Auch wenn es richtig ist, dass der Arbeitsmarkt in Deutschland zu unflexibel ist, so muss man doch Corinos Vorschlag vom „Nacheinander“ infrage stellen. Nicht für alle Mütter bedeutet der Beruf eine neoliberale Last; er kann auch für Selbstverwirklichung stehen. Viele Mütter sind zudem auf ein Einkommen angewiesen.

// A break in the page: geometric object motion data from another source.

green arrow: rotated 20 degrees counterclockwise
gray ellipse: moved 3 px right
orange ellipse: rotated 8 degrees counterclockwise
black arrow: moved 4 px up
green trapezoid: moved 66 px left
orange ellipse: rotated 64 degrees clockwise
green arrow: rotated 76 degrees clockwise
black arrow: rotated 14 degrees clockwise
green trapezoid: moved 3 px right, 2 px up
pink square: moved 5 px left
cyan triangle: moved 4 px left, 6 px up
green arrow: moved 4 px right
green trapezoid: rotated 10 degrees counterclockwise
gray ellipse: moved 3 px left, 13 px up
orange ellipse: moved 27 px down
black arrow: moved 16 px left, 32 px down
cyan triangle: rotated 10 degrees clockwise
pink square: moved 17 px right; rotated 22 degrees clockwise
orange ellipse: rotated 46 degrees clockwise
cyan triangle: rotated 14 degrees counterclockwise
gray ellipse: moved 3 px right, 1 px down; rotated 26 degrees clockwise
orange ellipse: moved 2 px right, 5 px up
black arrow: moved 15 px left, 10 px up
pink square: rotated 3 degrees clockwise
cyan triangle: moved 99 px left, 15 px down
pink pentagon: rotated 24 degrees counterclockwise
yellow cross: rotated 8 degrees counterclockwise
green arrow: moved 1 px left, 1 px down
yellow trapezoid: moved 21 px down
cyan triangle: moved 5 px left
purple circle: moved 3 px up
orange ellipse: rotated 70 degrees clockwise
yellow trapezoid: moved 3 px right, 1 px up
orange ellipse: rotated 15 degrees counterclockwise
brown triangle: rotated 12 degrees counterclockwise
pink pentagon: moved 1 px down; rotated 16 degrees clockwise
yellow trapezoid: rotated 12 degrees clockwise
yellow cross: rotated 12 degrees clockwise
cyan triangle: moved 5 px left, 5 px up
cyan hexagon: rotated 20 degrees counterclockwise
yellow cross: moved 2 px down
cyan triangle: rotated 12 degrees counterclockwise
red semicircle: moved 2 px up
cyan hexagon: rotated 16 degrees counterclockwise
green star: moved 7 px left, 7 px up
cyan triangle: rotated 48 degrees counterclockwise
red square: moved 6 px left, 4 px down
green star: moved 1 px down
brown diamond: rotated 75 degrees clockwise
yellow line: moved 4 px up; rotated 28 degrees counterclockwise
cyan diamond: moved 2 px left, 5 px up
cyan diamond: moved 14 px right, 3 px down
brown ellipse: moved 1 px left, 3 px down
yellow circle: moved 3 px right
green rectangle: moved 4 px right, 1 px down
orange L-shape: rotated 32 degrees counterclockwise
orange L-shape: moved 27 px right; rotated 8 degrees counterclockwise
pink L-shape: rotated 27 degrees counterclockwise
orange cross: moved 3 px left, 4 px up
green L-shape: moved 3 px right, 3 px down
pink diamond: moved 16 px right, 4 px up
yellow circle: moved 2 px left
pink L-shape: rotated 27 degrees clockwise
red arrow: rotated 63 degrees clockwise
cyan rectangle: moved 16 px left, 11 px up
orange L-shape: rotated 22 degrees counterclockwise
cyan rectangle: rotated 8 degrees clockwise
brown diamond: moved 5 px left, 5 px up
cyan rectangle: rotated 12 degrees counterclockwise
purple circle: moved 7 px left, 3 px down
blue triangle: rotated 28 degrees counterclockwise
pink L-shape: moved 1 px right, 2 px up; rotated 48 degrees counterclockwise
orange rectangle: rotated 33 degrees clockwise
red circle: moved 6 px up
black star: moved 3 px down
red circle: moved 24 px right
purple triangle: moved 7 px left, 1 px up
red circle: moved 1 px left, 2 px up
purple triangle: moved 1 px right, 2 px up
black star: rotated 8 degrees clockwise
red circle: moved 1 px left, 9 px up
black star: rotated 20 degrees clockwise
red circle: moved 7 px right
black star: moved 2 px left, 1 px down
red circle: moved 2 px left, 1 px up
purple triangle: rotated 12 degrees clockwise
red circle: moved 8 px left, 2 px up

Es ist wie bei vielen Dingen: Es kommt auf die richtige Dosis an. Feminismus ohne Mütter ist Unsinn. Aber Feminismus nur für sechsköpfige Familien auch. In den besseren unter den neuen Mütterbüchern finden sich weniger „Hurra- die-Hausfrau-ist-wieder-da!-Töne“ als Versuche, den Feminismus um eine wesentliche, bislang übergangene Zielgruppe zu bereichern. Aus den schlechteren dringt der Muff.